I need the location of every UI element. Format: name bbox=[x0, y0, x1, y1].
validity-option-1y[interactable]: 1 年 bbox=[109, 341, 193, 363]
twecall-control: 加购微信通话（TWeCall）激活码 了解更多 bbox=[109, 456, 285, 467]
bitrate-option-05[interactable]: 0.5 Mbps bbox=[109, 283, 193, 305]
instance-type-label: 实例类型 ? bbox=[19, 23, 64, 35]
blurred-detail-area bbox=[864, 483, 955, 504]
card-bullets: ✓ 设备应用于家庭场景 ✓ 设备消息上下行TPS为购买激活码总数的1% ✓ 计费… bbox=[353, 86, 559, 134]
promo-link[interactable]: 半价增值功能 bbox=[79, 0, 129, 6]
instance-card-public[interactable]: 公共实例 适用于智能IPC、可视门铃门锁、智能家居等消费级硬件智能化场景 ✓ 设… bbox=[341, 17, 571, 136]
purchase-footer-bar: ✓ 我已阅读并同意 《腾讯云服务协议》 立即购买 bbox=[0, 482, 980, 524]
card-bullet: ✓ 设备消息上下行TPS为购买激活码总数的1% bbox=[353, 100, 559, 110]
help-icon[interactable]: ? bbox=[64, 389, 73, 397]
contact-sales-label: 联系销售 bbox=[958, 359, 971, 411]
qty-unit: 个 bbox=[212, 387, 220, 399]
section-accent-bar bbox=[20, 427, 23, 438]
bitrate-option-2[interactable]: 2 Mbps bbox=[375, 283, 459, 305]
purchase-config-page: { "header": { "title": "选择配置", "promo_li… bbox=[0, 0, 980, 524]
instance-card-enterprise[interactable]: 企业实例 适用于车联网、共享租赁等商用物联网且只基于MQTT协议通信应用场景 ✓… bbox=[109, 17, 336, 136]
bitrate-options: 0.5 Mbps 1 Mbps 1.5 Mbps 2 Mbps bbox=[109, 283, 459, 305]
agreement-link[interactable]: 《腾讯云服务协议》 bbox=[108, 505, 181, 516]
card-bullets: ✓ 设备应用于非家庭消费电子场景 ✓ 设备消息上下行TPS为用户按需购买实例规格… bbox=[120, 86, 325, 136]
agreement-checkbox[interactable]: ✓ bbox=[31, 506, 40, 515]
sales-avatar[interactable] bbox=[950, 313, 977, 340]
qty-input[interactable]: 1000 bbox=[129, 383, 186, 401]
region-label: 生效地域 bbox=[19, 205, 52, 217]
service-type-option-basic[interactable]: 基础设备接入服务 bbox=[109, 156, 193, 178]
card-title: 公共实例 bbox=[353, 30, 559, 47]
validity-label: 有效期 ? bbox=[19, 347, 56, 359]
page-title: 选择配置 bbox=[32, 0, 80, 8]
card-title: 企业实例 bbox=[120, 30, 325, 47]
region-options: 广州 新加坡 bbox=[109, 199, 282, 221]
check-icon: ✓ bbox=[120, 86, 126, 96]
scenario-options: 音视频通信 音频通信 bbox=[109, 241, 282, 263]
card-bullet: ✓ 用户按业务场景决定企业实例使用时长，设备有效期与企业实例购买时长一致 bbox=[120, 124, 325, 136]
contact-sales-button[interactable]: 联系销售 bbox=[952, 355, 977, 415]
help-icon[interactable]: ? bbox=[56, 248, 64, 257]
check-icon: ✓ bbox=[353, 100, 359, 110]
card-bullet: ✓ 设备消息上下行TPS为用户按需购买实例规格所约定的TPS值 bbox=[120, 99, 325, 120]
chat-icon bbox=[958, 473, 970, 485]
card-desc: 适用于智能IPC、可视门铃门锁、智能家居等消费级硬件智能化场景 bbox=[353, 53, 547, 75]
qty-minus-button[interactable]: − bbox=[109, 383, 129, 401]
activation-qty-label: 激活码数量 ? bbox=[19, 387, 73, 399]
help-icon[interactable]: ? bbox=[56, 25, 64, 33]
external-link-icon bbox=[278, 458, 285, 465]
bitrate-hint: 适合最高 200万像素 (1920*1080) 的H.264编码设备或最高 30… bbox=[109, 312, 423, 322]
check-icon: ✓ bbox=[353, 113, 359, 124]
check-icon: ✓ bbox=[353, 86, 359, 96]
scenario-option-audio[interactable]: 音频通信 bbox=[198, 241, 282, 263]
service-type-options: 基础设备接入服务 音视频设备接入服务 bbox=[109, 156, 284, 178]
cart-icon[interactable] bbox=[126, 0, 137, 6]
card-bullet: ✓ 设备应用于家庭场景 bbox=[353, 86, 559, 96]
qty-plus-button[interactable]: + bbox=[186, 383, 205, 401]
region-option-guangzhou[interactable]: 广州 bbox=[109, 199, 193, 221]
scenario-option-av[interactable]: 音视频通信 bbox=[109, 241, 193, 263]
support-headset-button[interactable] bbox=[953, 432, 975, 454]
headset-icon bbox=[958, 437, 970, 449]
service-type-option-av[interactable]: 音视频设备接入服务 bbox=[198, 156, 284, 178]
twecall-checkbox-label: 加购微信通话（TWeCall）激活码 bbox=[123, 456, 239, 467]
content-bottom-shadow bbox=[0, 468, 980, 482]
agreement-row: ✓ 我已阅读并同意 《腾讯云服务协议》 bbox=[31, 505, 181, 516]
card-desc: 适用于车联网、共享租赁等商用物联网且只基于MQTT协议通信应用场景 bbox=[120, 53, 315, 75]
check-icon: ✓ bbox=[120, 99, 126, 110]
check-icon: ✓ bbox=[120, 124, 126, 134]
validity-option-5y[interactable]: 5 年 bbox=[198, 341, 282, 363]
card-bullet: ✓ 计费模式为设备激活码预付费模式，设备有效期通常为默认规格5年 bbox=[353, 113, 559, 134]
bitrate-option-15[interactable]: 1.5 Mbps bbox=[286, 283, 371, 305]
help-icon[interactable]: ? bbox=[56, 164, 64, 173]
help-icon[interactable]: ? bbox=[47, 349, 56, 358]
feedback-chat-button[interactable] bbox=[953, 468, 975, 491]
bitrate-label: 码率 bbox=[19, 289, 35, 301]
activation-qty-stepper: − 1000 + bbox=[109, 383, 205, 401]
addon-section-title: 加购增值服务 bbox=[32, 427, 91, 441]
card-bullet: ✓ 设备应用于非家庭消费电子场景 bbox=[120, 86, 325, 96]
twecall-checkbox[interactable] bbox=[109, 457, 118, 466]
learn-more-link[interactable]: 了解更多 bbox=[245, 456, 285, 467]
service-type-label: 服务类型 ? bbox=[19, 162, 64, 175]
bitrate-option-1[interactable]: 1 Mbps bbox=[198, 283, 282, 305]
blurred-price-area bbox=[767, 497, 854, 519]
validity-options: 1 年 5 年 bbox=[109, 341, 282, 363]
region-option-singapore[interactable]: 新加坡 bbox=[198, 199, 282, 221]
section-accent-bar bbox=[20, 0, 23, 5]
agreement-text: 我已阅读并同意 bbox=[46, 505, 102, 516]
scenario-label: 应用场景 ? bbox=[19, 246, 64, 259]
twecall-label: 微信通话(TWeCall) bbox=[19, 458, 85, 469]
===============
> _WHAT TO WORK ON_: Print out the whole listing exactly as it appears.

> _WRITTEN ANSWER_:
I need the location of every UI element. Format: name bbox=[x0, y0, x1, y1].
validity-option-1y[interactable]: 1 年 bbox=[109, 341, 193, 363]
twecall-control: 加购微信通话（TWeCall）激活码 了解更多 bbox=[109, 456, 285, 467]
bitrate-option-05[interactable]: 0.5 Mbps bbox=[109, 283, 193, 305]
instance-type-label: 实例类型 ? bbox=[19, 23, 64, 35]
blurred-detail-area bbox=[864, 483, 955, 504]
card-bullets: ✓ 设备应用于家庭场景 ✓ 设备消息上下行TPS为购买激活码总数的1% ✓ 计费… bbox=[353, 86, 559, 134]
promo-link[interactable]: 半价增值功能 bbox=[79, 0, 129, 6]
instance-card-public[interactable]: 公共实例 适用于智能IPC、可视门铃门锁、智能家居等消费级硬件智能化场景 ✓ 设… bbox=[341, 17, 571, 136]
purchase-footer-bar: ✓ 我已阅读并同意 《腾讯云服务协议》 立即购买 bbox=[0, 482, 980, 524]
card-bullet: ✓ 设备消息上下行TPS为购买激活码总数的1% bbox=[353, 100, 559, 110]
help-icon[interactable]: ? bbox=[64, 389, 73, 397]
contact-sales-label: 联系销售 bbox=[958, 359, 971, 411]
qty-unit: 个 bbox=[212, 387, 220, 399]
section-accent-bar bbox=[20, 427, 23, 438]
bitrate-option-2[interactable]: 2 Mbps bbox=[375, 283, 459, 305]
purchase-config-page: { "header": { "title": "选择配置", "promo_li… bbox=[0, 0, 980, 524]
instance-card-enterprise[interactable]: 企业实例 适用于车联网、共享租赁等商用物联网且只基于MQTT协议通信应用场景 ✓… bbox=[109, 17, 336, 136]
bitrate-options: 0.5 Mbps 1 Mbps 1.5 Mbps 2 Mbps bbox=[109, 283, 459, 305]
agreement-link[interactable]: 《腾讯云服务协议》 bbox=[108, 505, 181, 516]
card-bullets: ✓ 设备应用于非家庭消费电子场景 ✓ 设备消息上下行TPS为用户按需购买实例规格… bbox=[120, 86, 325, 136]
agreement-checkbox[interactable]: ✓ bbox=[31, 506, 40, 515]
sales-avatar[interactable] bbox=[950, 313, 977, 340]
qty-input[interactable]: 1000 bbox=[129, 383, 186, 401]
region-label: 生效地域 bbox=[19, 205, 52, 217]
service-type-option-basic[interactable]: 基础设备接入服务 bbox=[109, 156, 193, 178]
card-title: 公共实例 bbox=[353, 30, 559, 47]
validity-label: 有效期 ? bbox=[19, 347, 56, 359]
page-title: 选择配置 bbox=[32, 0, 80, 8]
card-title: 企业实例 bbox=[120, 30, 325, 47]
region-options: 广州 新加坡 bbox=[109, 199, 282, 221]
check-icon: ✓ bbox=[120, 86, 126, 96]
scenario-options: 音视频通信 音频通信 bbox=[109, 241, 282, 263]
card-bullet: ✓ 用户按业务场景决定企业实例使用时长，设备有效期与企业实例购买时长一致 bbox=[120, 124, 325, 136]
contact-sales-button[interactable]: 联系销售 bbox=[952, 355, 977, 415]
help-icon[interactable]: ? bbox=[56, 248, 64, 257]
check-icon: ✓ bbox=[353, 100, 359, 110]
card-bullet: ✓ 设备消息上下行TPS为用户按需购买实例规格所约定的TPS值 bbox=[120, 99, 325, 120]
chat-icon bbox=[958, 473, 970, 485]
card-desc: 适用于智能IPC、可视门铃门锁、智能家居等消费级硬件智能化场景 bbox=[353, 53, 547, 75]
qty-minus-button[interactable]: − bbox=[109, 383, 129, 401]
activation-qty-label: 激活码数量 ? bbox=[19, 387, 73, 399]
help-icon[interactable]: ? bbox=[56, 25, 64, 33]
external-link-icon bbox=[278, 458, 285, 465]
bitrate-hint: 适合最高 200万像素 (1920*1080) 的H.264编码设备或最高 30… bbox=[109, 312, 423, 322]
check-icon: ✓ bbox=[353, 113, 359, 124]
check-icon: ✓ bbox=[353, 86, 359, 96]
scenario-option-audio[interactable]: 音频通信 bbox=[198, 241, 282, 263]
service-type-options: 基础设备接入服务 音视频设备接入服务 bbox=[109, 156, 284, 178]
cart-icon[interactable] bbox=[126, 0, 137, 6]
card-bullet: ✓ 设备应用于家庭场景 bbox=[353, 86, 559, 96]
qty-plus-button[interactable]: + bbox=[186, 383, 205, 401]
region-option-guangzhou[interactable]: 广州 bbox=[109, 199, 193, 221]
scenario-option-av[interactable]: 音视频通信 bbox=[109, 241, 193, 263]
support-headset-button[interactable] bbox=[953, 432, 975, 454]
headset-icon bbox=[958, 437, 970, 449]
service-type-option-av[interactable]: 音视频设备接入服务 bbox=[198, 156, 284, 178]
twecall-checkbox-label: 加购微信通话（TWeCall）激活码 bbox=[123, 456, 239, 467]
content-bottom-shadow bbox=[0, 468, 980, 482]
agreement-row: ✓ 我已阅读并同意 《腾讯云服务协议》 bbox=[31, 505, 181, 516]
card-desc: 适用于车联网、共享租赁等商用物联网且只基于MQTT协议通信应用场景 bbox=[120, 53, 315, 75]
check-icon: ✓ bbox=[120, 99, 126, 110]
check-icon: ✓ bbox=[120, 124, 126, 134]
validity-option-5y[interactable]: 5 年 bbox=[198, 341, 282, 363]
card-bullet: ✓ 计费模式为设备激活码预付费模式，设备有效期通常为默认规格5年 bbox=[353, 113, 559, 134]
bitrate-option-15[interactable]: 1.5 Mbps bbox=[286, 283, 371, 305]
help-icon[interactable]: ? bbox=[56, 164, 64, 173]
help-icon[interactable]: ? bbox=[47, 349, 56, 358]
feedback-chat-button[interactable] bbox=[953, 468, 975, 491]
bitrate-label: 码率 bbox=[19, 289, 35, 301]
activation-qty-stepper: − 1000 + bbox=[109, 383, 205, 401]
addon-section-title: 加购增值服务 bbox=[32, 427, 91, 441]
card-bullet: ✓ 设备应用于非家庭消费电子场景 bbox=[120, 86, 325, 96]
twecall-checkbox[interactable] bbox=[109, 457, 118, 466]
learn-more-link[interactable]: 了解更多 bbox=[245, 456, 285, 467]
service-type-label: 服务类型 ? bbox=[19, 162, 64, 175]
bitrate-option-1[interactable]: 1 Mbps bbox=[198, 283, 282, 305]
blurred-price-area bbox=[767, 497, 854, 519]
validity-options: 1 年 5 年 bbox=[109, 341, 282, 363]
region-option-singapore[interactable]: 新加坡 bbox=[198, 199, 282, 221]
section-accent-bar bbox=[20, 0, 23, 5]
agreement-text: 我已阅读并同意 bbox=[46, 505, 102, 516]
scenario-label: 应用场景 ? bbox=[19, 246, 64, 259]
twecall-label: 微信通话(TWeCall) bbox=[19, 458, 85, 469]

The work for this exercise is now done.